Win for financial advisers as CoFI tweaked
Financial advisers have been granted some leniency under the new Financial Markets (Conduct of Institutions) Amendment Bill.
Monday, August 10th 2020, 6:00AM
The bill introduces new conduct obligations for financial service providers.
It requires financial institutions to be licensed in respect of their conduct towards consumers, to treat consumers fairly, to establish a fair conduct programme throughout the business and ensure it is complied with and to ensure all those involved in the chain of distribution comply with regulations that prohibit sales incentives based on volume or value targets, like soft commissions such as overseas trips, bonuses for selling a certain number of financial products, leader boards, and performance management based on volume of sales.
There had been concerns that financial advisers would be captured by product providers’ fair conduct programmes, which would have meant they were bound by their own code of conduct, their own financial advice provider’s systems – and potentially multiple product providers’ fair conduct programmes as well.
But the bill has been amended during the select committee process to concentrate on the conduct of financial institutions.
“We are pleased to see financial advisers have been removed from the duties of the bill which means they do not have to abide by the Fair Conduct Programme as they have their own conduct regime. However, they have been included via s446M in that financial institutions have to consider training and supervision for financial advisers, as intermediaries. This is an area we will be seeking further consideration,” said Financial Advice New Zealand chief executive Katrina Shanks.
She said, depending on how much product training an adviser ended up having to take, and what supervision was involved, it could result in advisers offering less provider choice.
“The focus of Financial Advice NZ’s submission was to exclude financial advisers and financial advice providers from the Fair Conduct Programme in the first instance. Financial advisers’ conduct is already regulated under the Financial Services Legislation Amendment Act, which comes into effect in March 2021. We are pleased to see this recognised, and for this amended bill to concentrate on the conduct of financial institutions.

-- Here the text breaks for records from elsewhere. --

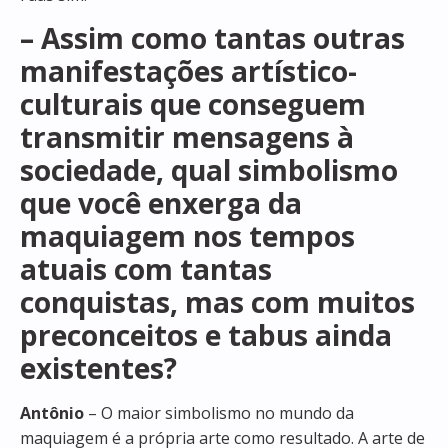
– Assim como tantas outras
manifestações artístico-
culturais que conseguem
transmitir mensagens à
sociedade, qual simbolismo
que você enxerga da
maquiagem nos tempos
atuais com tantas
conquistas, mas com muitos
preconceitos e tabus ainda
existentes?
Antônio
– O maior simbolismo no mundo da
maquiagem é a própria arte como resultado. A arte de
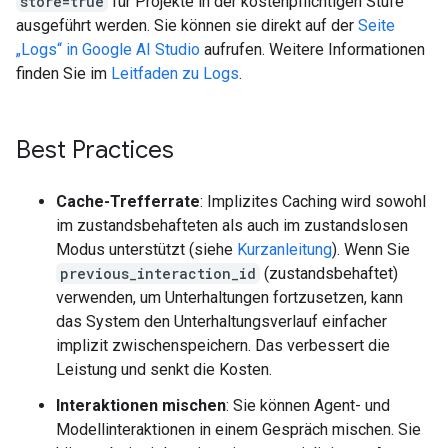
store=true
für Projekte in der kostenpflichtigen Stufe
ausgeführt werden. Sie können sie direkt auf der
Seite
„Logs“ in Google AI Studio
aufrufen. Weitere Informationen
finden Sie im
Leitfaden zu Logs
.
Best Practices
Cache-Trefferrate
: Implizites Caching wird sowohl
im zustandsbehafteten als auch im zustandslosen
Modus unterstützt (siehe
Kurzanleitung
). Wenn Sie
previous_interaction_id
(zustandsbehaftet)
verwenden, um Unterhaltungen fortzusetzen, kann
das System den Unterhaltungsverlauf einfacher
implizit zwischenspeichern. Das verbessert die
Leistung und senkt die Kosten.
Interaktionen mischen
: Sie können Agent- und
Modellinteraktionen in einem Gespräch mischen. Sie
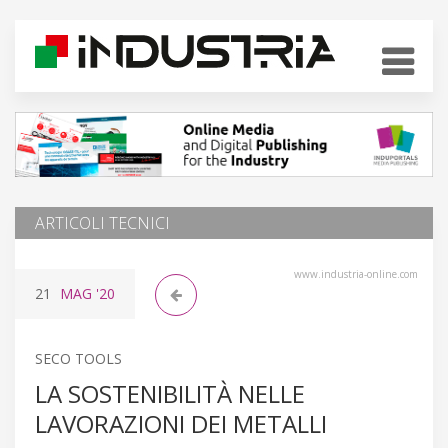
ARTICOLI TECNICI
www.industria-online.com
21
MAG
'20
SECO TOOLS
LA SOSTENIBILITÀ NELLE
LAVORAZIONI DEI METALLI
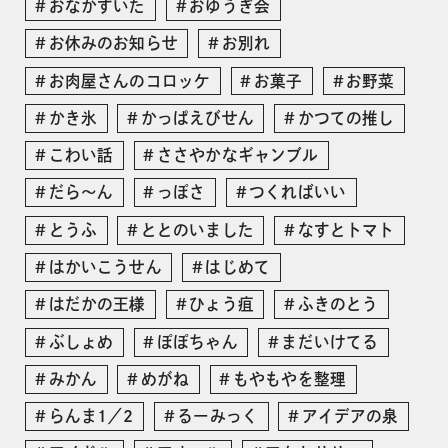
おなかすいた
おゆうぎ会
お休みのお知らせ
お別れ
お肉屋さんのコロッケ
お菓子
お野菜
かき氷
かっぱえびせん
かつての推し
こわい話
ささやかなギャンブル
だら〜ん
っぽさ
つくればいい
とうふ
ととのいました
なすとトマト
はかいこうせん
はじめて
はだかの王様
ひょう疽
ふきのとう
ぶしょめ
ぽぽちゃん
まだいけてる
みかん
めがね
もやもやを整理
らんま1／2
るーみっく
アイデアの泉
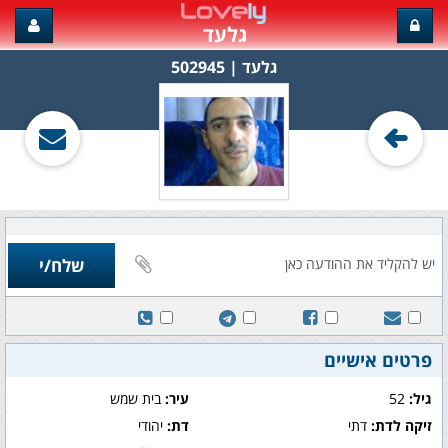
גלעד
גלעד‏ | 502945
פרטים אישיים
גיל:
52
עיר:
בית שמש
זיקה לדת:
דתי
דת:
יהודי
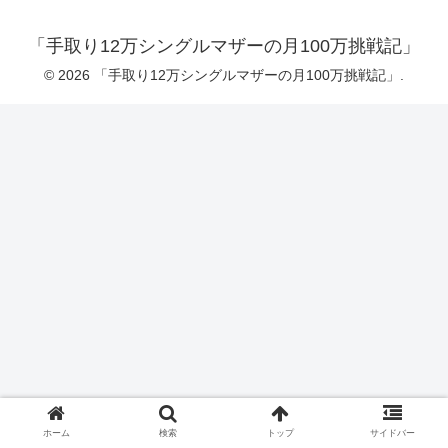
「手取り12万シングルマザーの月100万挑戦記」
© 2026 「手取り12万シングルマザーの月100万挑戦記」.
ホーム
検索
トップ
サイドバー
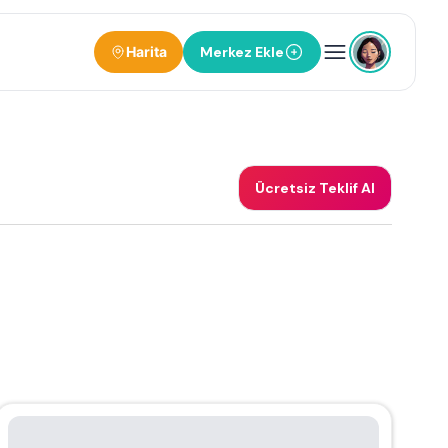
Harita
Merkez Ekle
Ücretsiz Teklif Al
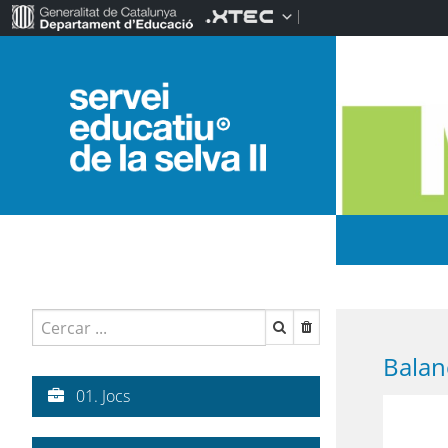
Balan
01. Jocs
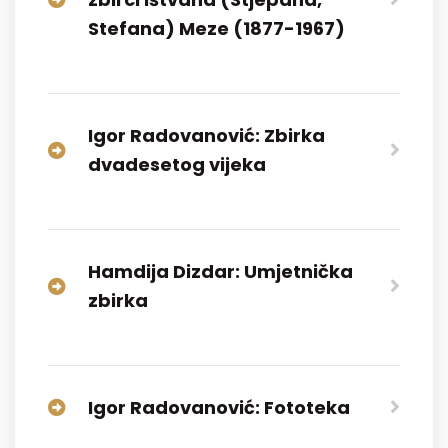
Stefana) Meze (1877-1967)
Igor Radovanović: Zbirka
dvadesetog vijeka
Hamdija Dizdar: Umjetnička
zbirka
Igor Radovanović: Fototeka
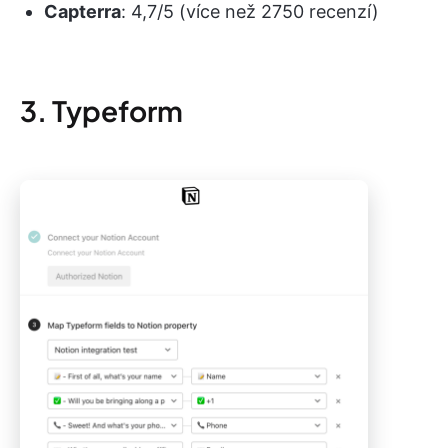
Capterra
: 4,7/5 (více než 2750 recenzí)
3. Typeform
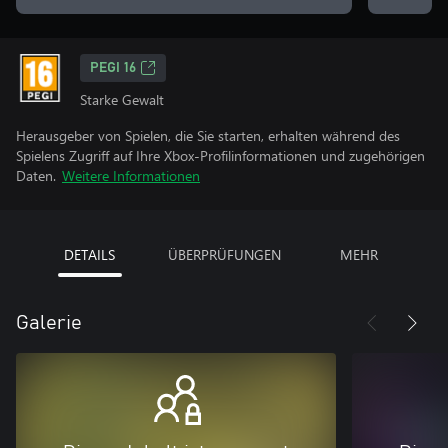
PEGI 16
Starke Gewalt
Herausgeber von Spielen, die Sie starten, erhalten während des
Spielens Zugriff auf Ihre Xbox-Profilinformationen und zugehörigen
Daten.
Weitere Informationen
DETAILS
ÜBERPRÜFUNGEN
MEHR
Galerie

“We are also pleased to see the commencement of the bill has been extended for another year, the definition of fairness has been given more detail, and the claims process has been explicitly removed from the bill.
“We had been concerned that the bill contained wide reaching powers to regulate remuneration for advisers and while we would have liked to see these removed from the bill, we acknowledge the amended bill has now been strengthened to ensure there are safeguards around this.”